INSTRUCTIONS FOR THE TASK
Nothing but a number is wanted: the count of lines in the records below that include "colon".

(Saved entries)
== == ==
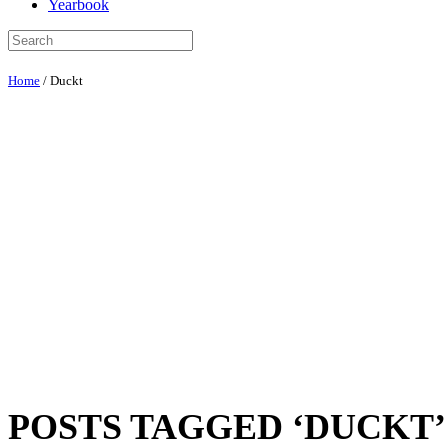
Yearbook
Home
/
Duckt
POSTS TAGGED ‘DUCKT’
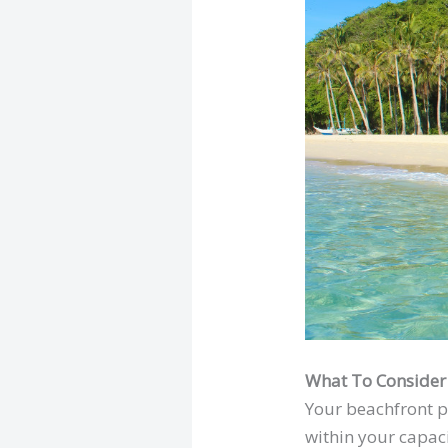
What To Consider
Your beachfront pr
within your capaci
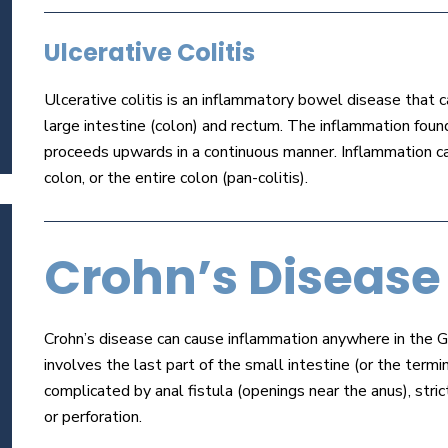
Ulcerative Colitis
Ulcerative colitis is an inflammatory bowel disease that ca
large intestine (colon) and rectum. The inflammation found
proceeds upwards in a continuous manner. Inflammation can
colon, or the entire colon (pan-colitis).
Crohn’s Disease
Crohn’s disease can cause inflammation anywhere in the GI
involves the last part of the small intestine (or the termi
complicated by anal fistula (openings near the anus), strict
or perforation.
== == ==
ANSWER TO THE PROBLEM
2